*** Material shown ***

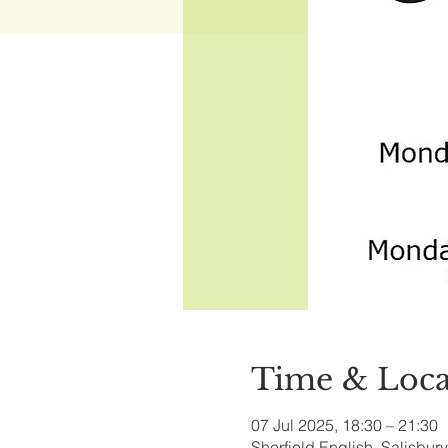
Time & Loca
07 Jul 2025, 18:30 – 21:30
Sherfield English, Salisbu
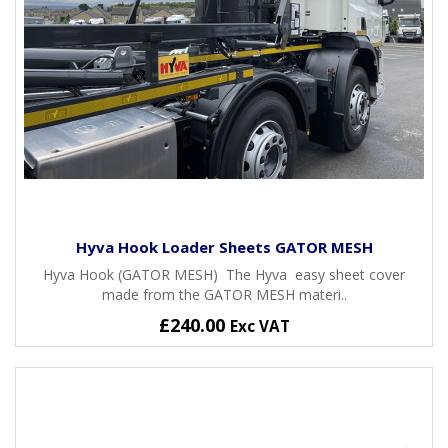
Hyva Hook Loader Sheets GATOR MESH
Hyva Hook (GATOR MESH) The Hyva easy sheet cover
made from the GATOR MESH materi..
£240.00
Exc VAT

*** End of Material shown ***

> **What the task requires**:
Send back every line of the listing exactly. Omit the images.

> **Solution to the exercise**:
Time & Loca
07 Jul 2025, 18:30 – 21:30
Sherfield English, Salisbu
Hyva Hook Loader Sheets GATOR MESH
Hyva Hook (GATOR MESH) The Hyva easy sheet cover
made from the GATOR MESH materi..
£240.00
Exc VAT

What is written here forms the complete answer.